Tuesday, 3 October 2017

Alt-right math

Canadian-born, New Hampshire resident writer Mark Steyn used to describe himself on his website as "the one-man global content provider".  For years, much of the content was entertainment related; Steyn watches a lot of movies, and knows way more about the Great American Songbook than is healthy for a man just entering middle age.

In recent years, however, Steyn's writing has taken a much more serious tone, and a very right-wing one. He is a ferocious climate change denier.  Currently he is embroiled in a lawsuit with Michael Mann, a professor at Penn State. Mann, unaccountably I'm sure, took offence when Steyn saw fit to drag a sex scandal involving the Penn State football team into one of his diatribes about Mann's work.

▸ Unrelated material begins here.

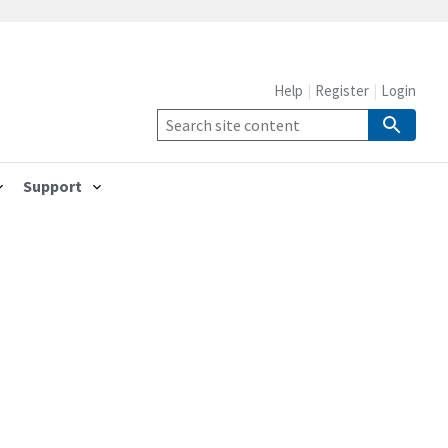
Help
Register
Login
Support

The main string to his bow, however, is rabid anti-Islamism.  Steyn believes that Europe's fate as an outpost of the caliphate is all but sealed.  It all gets very wearing, particularly given Steyn's tendency to play fast and loose with the facts.

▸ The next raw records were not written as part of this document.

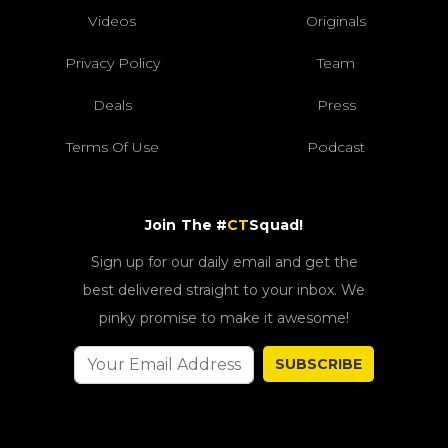
Videos
Originals
Privacy Policy
Team
Deals
Press
Terms Of Use
Podcast
Join The #
CT
Squad!
Sign up for our daily email and get the
best delivered straight to your inbox. We
pinky promise to make it awesome!
SUBSCRIBE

This week, however, the appalling massacre in Las Vegas has driven Steyn over the edge. In this mind-boggling article , Steyn brings up three small terror attacks by Muslims in recent days, in Alberta, Marseille and Stockholm.  The total number of fatalities in these three events runs to less than ten, but in Steyn's mind, they are of far more significance than the 59 killed and 500-plus wounded by a white madman in Las Vegas. This sentence about the perp in Vegas is astonishingly callous: "An old dog taught himself a new trick, on a spectacular scale".  Trick?? Yeah, nothing to see here folks, just an ex-accountant going postal: happens every day -- which, sadly, it almost does.

If you get randomly targeted for extermination, you're not going to care if your killer is a white serial gambler or a "dimwit Mohammedan" (Steyn's phrase).  But what Steyn is saying is that if you're unfortunate enough to be in the line of fire of Stephen Paddock, you're just collateral damage in America's daily life: sorry about the Second Amendment, but that's just the way we do things around here.  If you get stabbed non-fatally in Edmonton, you're a part of history, a victim of a life-and-death interfaith struggle. It's a bizarre and immoral way of looking at the world.